Ahead of a vote on capital punishment a look back at the history of the death penalty in Ireland.
The Republic of Ireland will vote on 7 June on a proposal to delete all references to the death penalty from the Constitution.
The death penalty was abolished in statute law in 1990 when it was replaced by a 40 year mandatory sentence for capital murder. If the proposal is carried in the referendum, a clause will be inserted in the Constitution preventing the Oireachtas from enacting any law providing for the death penalty.
In this context RTÉ News takes a look at the history of capital punishment in Ireland since the foundation of the Irish State.
Given the intimate link between the execution of the 1916 leaders and the struggle for independence, the enthusiasm for capital punishment shown by that newly independent State is regarded as a bitter irony.
During the civil war, the provisional government executed 81 people in a six month period. Historians argue that the adoption of the death penalty by the Dáil in 1922 reflected the poisonous atmosphere of the times as well as being a hangover from British law.
From 1924, there were a total of 24 executions. The last execution in the Republic of Ireland took place on 20 April 1954. 25 year old Michael Manning from Limerick was convicted of the murder of Catherine Cooper. Michael Manning's body still lies in an unmarked grave at Mountjoy Prison.
Frank Prendergast, who knew Michael Manning, recalls the aftermath of the trial and the lead up to his execution. Friends went to visit him the day before he was hanged and they played a game of handball.
He couldn’t have been more normal.

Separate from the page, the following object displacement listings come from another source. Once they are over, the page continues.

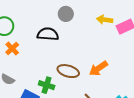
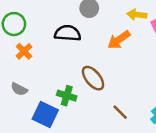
orange arrow: (98, 68) -> (119, 40), moved
brown ellipse: (68, 71) -> (93, 78), turned 35

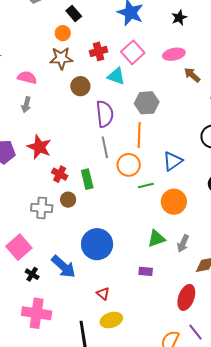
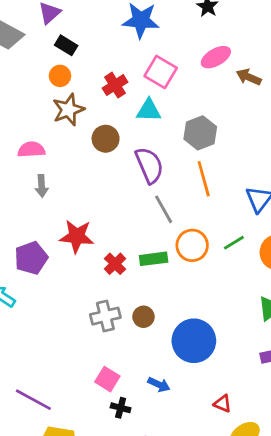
orange circle: (129, 165) -> (192, 245), moved
red cross: (60, 174) -> (115, 264), turned 35
green rectangle: (87, 179) -> (154, 259), turned -66
brown circle: (68, 200) -> (143, 317), moved
pink square: (19, 247) -> (107, 379), moved, size x0.7
blue arrow: (63, 267) -> (159, 385), size x0.6

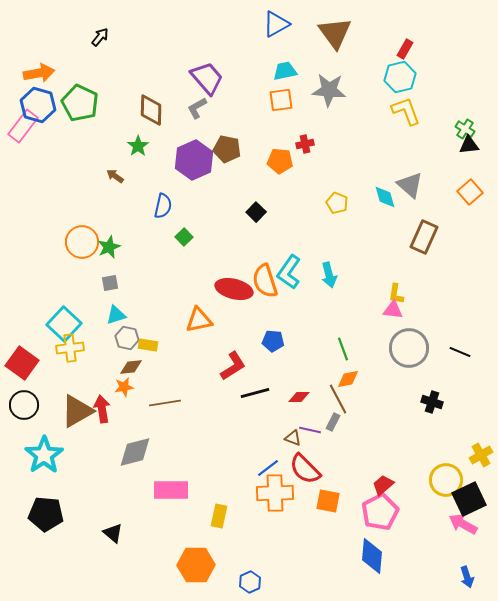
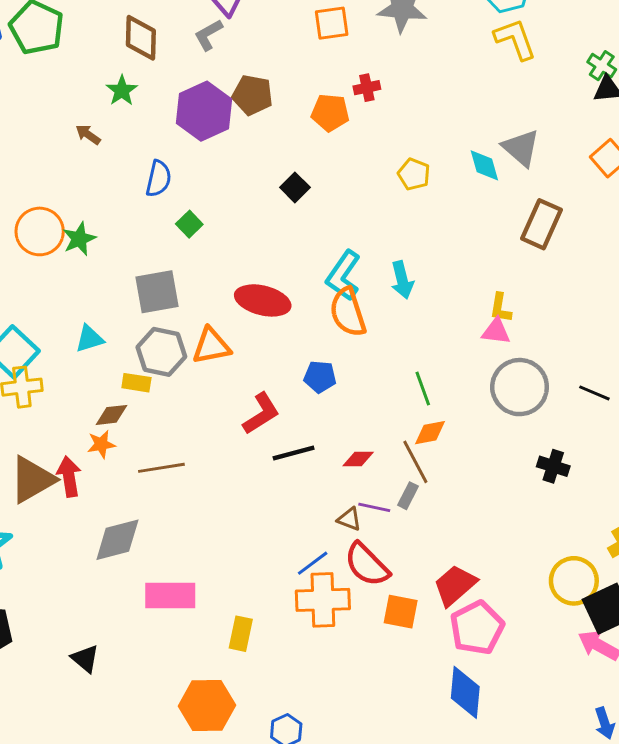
orange semicircle: (265, 281) -> (348, 312), moved
gray square: (110, 283) -> (157, 292), moved, size x1.8
gray hexagon: (127, 338) -> (161, 352), moved, size x1.4
red trapezoid: (383, 485) -> (455, 585), moved, size x1.4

It is arguably, it is unassailably true that in today’s more enlightened, understanding of psychotherapy and all of that area, that the man would never have been hanged.
Tim Carey, author of 'Mountjoy: The Story of a Prison’ describes what would have been Michael Manning’s final hours. He would have spent his final night in his cell with two prison officers. At 7.00 am, he would have been brought to the chapel for his last mass. Just before 8.00 am, the hangman Albert Pierrepoint who came from England the night before would have entered his cell accompanied by the prison governor, medical officer, Chaplin and prison officers. In his last few terrifying minutes of life he would have been pinioned and then walked a short distance to the trap door in the hang house. A rope would have been placed around his neck, a hood put over his head, he would have been positioned over the trap door and the lever would have been released.
He was the last to die at the gallows.
During the 1950s, Seán MacBride led a campaign to have the death penalty abolished. In 1964, under Charles Haughey as Minister for Justice, the death penalty was abolished for "ordinary murders". From then on, only the murder of a Garda or a prison officer carried the death penalty.
While a dozen Gardaí have been killed in the line of duty, the death penalty was only imposed on a handful of occasions. Noel and Marie Murray were convicted of the capital murder of Garda Michael Reynolds following an armed robbery in Dublin in 1975. However, their capital conviction was overturned and they received a life sentence.
The last people to be sentenced to death were Noel Callan and Michael McHugh for the murder of Sergeant Patrick Morrissey following a robbery in County Louth in 1985. However, their capital conviction was also overturned and they were sentenced to 40 years in prison.
Lawyer Eamon Leahy believes that the public now supports that a significant prison sentence over the death penalty is used as the deterrent to protect unarmed Gardaí.
An RTÉ News report broadcast on 22 May 2001. The reporter is Tony Connelly.